Backups only become real when you can restore them on demand. This runbook is a step-by-step checklist you can follow during normal operations (routine verification) and during incidents (disaster recovery).

Quick Summary
  • Daily: produce backups and record success/failure.
  • Weekly: run a restore drill into a staging directory.
  • Monthly: validate retention, permissions, and offsite copies.
  • Incident: restore using a written sequence, not memory.

Minimum standard

For a WordPress VPS, a workable minimum is:

  • Site files archive (WordPress root including wp-content/).
  • Database dump.
  • Offsite copy of both artifacts.
  • A restore drill that you repeat.

Daily run

  1. Create backups (files and database).
  2. Verify artifacts exist and are non-empty.
  3. Log the run (timestamp, sizes, exit codes).
  4. Sync offsite.
daily-backup-runbook-checks.sh
set -eu

ls -lh /backups | sed -n '1,60p'

# quick sanity checks
test -s /backups/wp-files-latest.tar.gz
test -s /backups/wp-db-latest.sql.gz

Weekly restore drill

Always restore into an empty staging directory.

weekly-restore-drill.sh
set -eu

sudo rm -rf /tmp/restore-test
sudo mkdir -p /tmp/restore-test

# extract files into staging
sudo tar -xzf /backups/wp-files-latest.tar.gz -C /tmp/restore-test

# verify key WordPress paths exist
sudo find /tmp/restore-test -maxdepth 3 -type f -name wp-config.php -print
sudo find /tmp/restore-test -maxdepth 3 -type d -name wp-content -print

If you can restore files and locate critical paths, your backups are likely usable.

Monthly audit

  • Confirm retention policies are actually deleting old files.
  • Confirm offsite targets have the same number of artifacts.
  • Confirm permissions: backup directory is readable only by the backup user/root.
  • Review logs for failures and silent partial backups.

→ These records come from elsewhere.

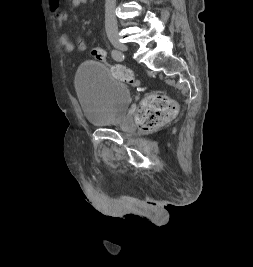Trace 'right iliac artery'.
<instances>
[{
  "label": "right iliac artery",
  "mask_w": 253,
  "mask_h": 267,
  "mask_svg": "<svg viewBox=\"0 0 253 267\" xmlns=\"http://www.w3.org/2000/svg\"><path fill=\"white\" fill-rule=\"evenodd\" d=\"M111 54H112V58L116 61H123L124 60L123 53L118 51V50H112Z\"/></svg>",
  "instance_id": "82829eb1"
}]
</instances>
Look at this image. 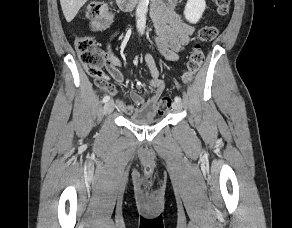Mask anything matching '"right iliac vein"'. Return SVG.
<instances>
[{
	"label": "right iliac vein",
	"instance_id": "right-iliac-vein-1",
	"mask_svg": "<svg viewBox=\"0 0 292 228\" xmlns=\"http://www.w3.org/2000/svg\"><path fill=\"white\" fill-rule=\"evenodd\" d=\"M114 109V102L111 100V101H108L105 105H104V113L105 114H108V113H111Z\"/></svg>",
	"mask_w": 292,
	"mask_h": 228
}]
</instances>
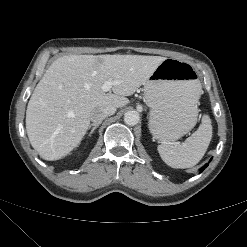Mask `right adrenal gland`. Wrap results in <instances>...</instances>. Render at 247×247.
<instances>
[{
    "mask_svg": "<svg viewBox=\"0 0 247 247\" xmlns=\"http://www.w3.org/2000/svg\"><path fill=\"white\" fill-rule=\"evenodd\" d=\"M101 123H92L90 126H89V129L90 130V133H89V137H91V135L93 134V132L96 130V128L100 125Z\"/></svg>",
    "mask_w": 247,
    "mask_h": 247,
    "instance_id": "right-adrenal-gland-1",
    "label": "right adrenal gland"
}]
</instances>
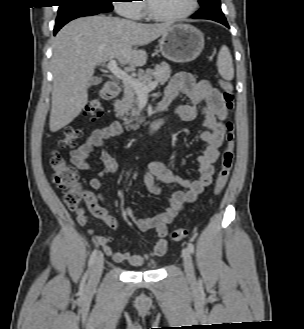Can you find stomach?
I'll list each match as a JSON object with an SVG mask.
<instances>
[{
    "mask_svg": "<svg viewBox=\"0 0 304 329\" xmlns=\"http://www.w3.org/2000/svg\"><path fill=\"white\" fill-rule=\"evenodd\" d=\"M161 54L176 63L196 59L204 48L203 33L192 25H172L159 40Z\"/></svg>",
    "mask_w": 304,
    "mask_h": 329,
    "instance_id": "1",
    "label": "stomach"
}]
</instances>
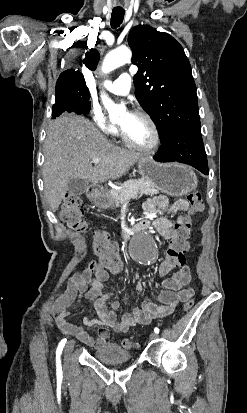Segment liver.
<instances>
[{
  "instance_id": "liver-1",
  "label": "liver",
  "mask_w": 247,
  "mask_h": 413,
  "mask_svg": "<svg viewBox=\"0 0 247 413\" xmlns=\"http://www.w3.org/2000/svg\"><path fill=\"white\" fill-rule=\"evenodd\" d=\"M43 180L46 200L53 213L58 211L70 178L105 182L128 172L139 152L115 146L84 116L65 112L51 122L44 142ZM92 158H101L92 166Z\"/></svg>"
}]
</instances>
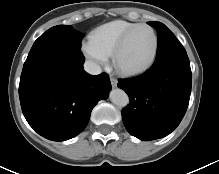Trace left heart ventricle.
Returning a JSON list of instances; mask_svg holds the SVG:
<instances>
[{
    "label": "left heart ventricle",
    "mask_w": 219,
    "mask_h": 174,
    "mask_svg": "<svg viewBox=\"0 0 219 174\" xmlns=\"http://www.w3.org/2000/svg\"><path fill=\"white\" fill-rule=\"evenodd\" d=\"M153 48V33L148 28H140L129 39L119 63L124 68L140 67L149 61Z\"/></svg>",
    "instance_id": "left-heart-ventricle-1"
}]
</instances>
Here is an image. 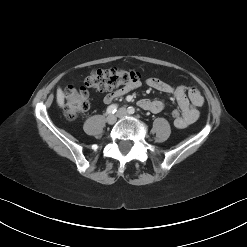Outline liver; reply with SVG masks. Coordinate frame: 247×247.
<instances>
[{
    "mask_svg": "<svg viewBox=\"0 0 247 247\" xmlns=\"http://www.w3.org/2000/svg\"><path fill=\"white\" fill-rule=\"evenodd\" d=\"M57 103L60 107H63L64 105V93L61 88L57 89Z\"/></svg>",
    "mask_w": 247,
    "mask_h": 247,
    "instance_id": "1",
    "label": "liver"
}]
</instances>
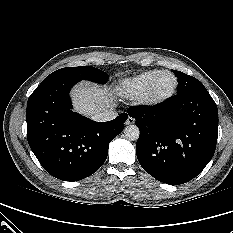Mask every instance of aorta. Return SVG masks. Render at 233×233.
Returning <instances> with one entry per match:
<instances>
[{
  "mask_svg": "<svg viewBox=\"0 0 233 233\" xmlns=\"http://www.w3.org/2000/svg\"><path fill=\"white\" fill-rule=\"evenodd\" d=\"M139 135H140V131L136 125H129L124 129V136L129 141L138 140Z\"/></svg>",
  "mask_w": 233,
  "mask_h": 233,
  "instance_id": "1",
  "label": "aorta"
}]
</instances>
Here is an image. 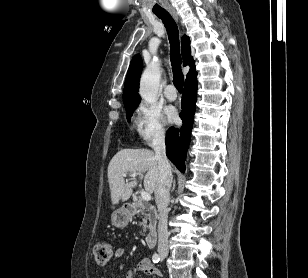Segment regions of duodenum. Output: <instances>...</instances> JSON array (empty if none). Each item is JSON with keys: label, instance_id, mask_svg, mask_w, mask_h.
Here are the masks:
<instances>
[{"label": "duodenum", "instance_id": "obj_1", "mask_svg": "<svg viewBox=\"0 0 308 278\" xmlns=\"http://www.w3.org/2000/svg\"><path fill=\"white\" fill-rule=\"evenodd\" d=\"M125 210L128 213H132L135 210V206L133 204H127L125 206ZM157 238H158V235H157L156 231L149 232L147 237H146L147 245L149 247H154L156 245V243H157Z\"/></svg>", "mask_w": 308, "mask_h": 278}]
</instances>
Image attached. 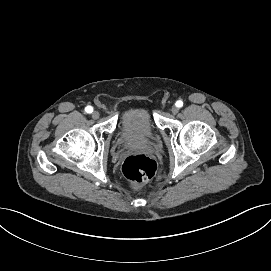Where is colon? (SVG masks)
Listing matches in <instances>:
<instances>
[{
	"mask_svg": "<svg viewBox=\"0 0 271 271\" xmlns=\"http://www.w3.org/2000/svg\"><path fill=\"white\" fill-rule=\"evenodd\" d=\"M122 172L131 184L139 186L155 175L156 162L145 155H131L123 162Z\"/></svg>",
	"mask_w": 271,
	"mask_h": 271,
	"instance_id": "5ec220e1",
	"label": "colon"
}]
</instances>
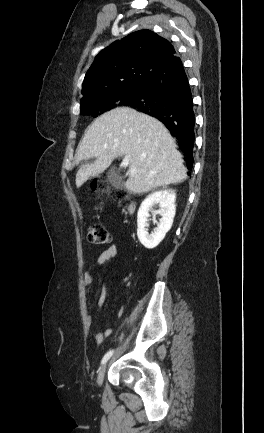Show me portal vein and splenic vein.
Here are the masks:
<instances>
[{
  "mask_svg": "<svg viewBox=\"0 0 264 433\" xmlns=\"http://www.w3.org/2000/svg\"><path fill=\"white\" fill-rule=\"evenodd\" d=\"M129 165V157L128 156H125L124 158H123V160H122V163H121V166L122 167H127ZM129 173L130 174H135V169H131L130 171H129Z\"/></svg>",
  "mask_w": 264,
  "mask_h": 433,
  "instance_id": "18ae733b",
  "label": "portal vein and splenic vein"
}]
</instances>
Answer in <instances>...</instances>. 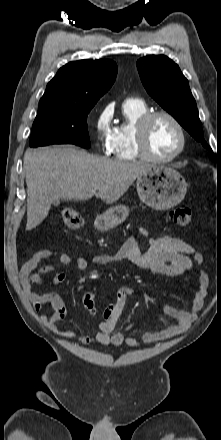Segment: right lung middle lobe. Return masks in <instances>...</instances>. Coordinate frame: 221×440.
I'll list each match as a JSON object with an SVG mask.
<instances>
[{
    "label": "right lung middle lobe",
    "instance_id": "dd1d6c3e",
    "mask_svg": "<svg viewBox=\"0 0 221 440\" xmlns=\"http://www.w3.org/2000/svg\"><path fill=\"white\" fill-rule=\"evenodd\" d=\"M93 106L50 100L39 102V111L32 127L30 146L75 144L89 148L87 115Z\"/></svg>",
    "mask_w": 221,
    "mask_h": 440
}]
</instances>
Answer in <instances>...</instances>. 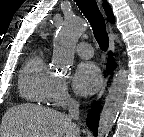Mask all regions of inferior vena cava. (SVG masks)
Segmentation results:
<instances>
[{"instance_id": "1", "label": "inferior vena cava", "mask_w": 144, "mask_h": 137, "mask_svg": "<svg viewBox=\"0 0 144 137\" xmlns=\"http://www.w3.org/2000/svg\"><path fill=\"white\" fill-rule=\"evenodd\" d=\"M68 116L72 119H79V102L71 99L68 105Z\"/></svg>"}]
</instances>
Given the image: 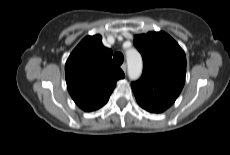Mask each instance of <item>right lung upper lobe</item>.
Returning <instances> with one entry per match:
<instances>
[{
  "instance_id": "cb5924a9",
  "label": "right lung upper lobe",
  "mask_w": 230,
  "mask_h": 155,
  "mask_svg": "<svg viewBox=\"0 0 230 155\" xmlns=\"http://www.w3.org/2000/svg\"><path fill=\"white\" fill-rule=\"evenodd\" d=\"M65 74L72 99L87 112L104 106L117 80L124 78L100 35L87 36L78 44L66 62Z\"/></svg>"
}]
</instances>
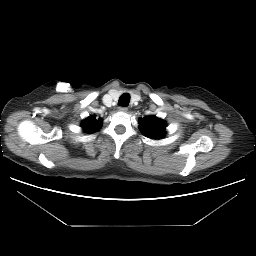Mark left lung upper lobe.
Segmentation results:
<instances>
[{"mask_svg":"<svg viewBox=\"0 0 256 256\" xmlns=\"http://www.w3.org/2000/svg\"><path fill=\"white\" fill-rule=\"evenodd\" d=\"M165 128V122L156 116H147L139 119V129L149 138H162L166 132Z\"/></svg>","mask_w":256,"mask_h":256,"instance_id":"5c2ea615","label":"left lung upper lobe"}]
</instances>
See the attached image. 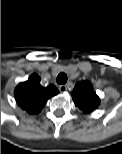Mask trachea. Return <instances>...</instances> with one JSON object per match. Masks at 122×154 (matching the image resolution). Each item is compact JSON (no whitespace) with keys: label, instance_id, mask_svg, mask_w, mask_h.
<instances>
[{"label":"trachea","instance_id":"1","mask_svg":"<svg viewBox=\"0 0 122 154\" xmlns=\"http://www.w3.org/2000/svg\"><path fill=\"white\" fill-rule=\"evenodd\" d=\"M56 81L58 84H65L67 82V75L65 73H60L57 76Z\"/></svg>","mask_w":122,"mask_h":154}]
</instances>
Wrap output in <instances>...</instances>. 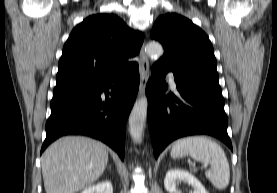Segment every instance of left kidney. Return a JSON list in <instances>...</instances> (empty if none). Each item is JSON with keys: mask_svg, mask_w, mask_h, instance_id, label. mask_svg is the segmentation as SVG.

Incident restore (high-level)

warning

Restores can overwrite production data. If the server is still partially alive, snapshot first and restore into a staging directory to validate before you replace anything in place.

  1. Stop web writes (maintenance mode or stop services).
  2. Restore database.
  3. Restore files.
  4. Fix ownership/permissions.
  5. Validate (HTTP + application-level checks).
  6. Re-enable traffic.

Keep the exact commands in your environment-specific restore workflow.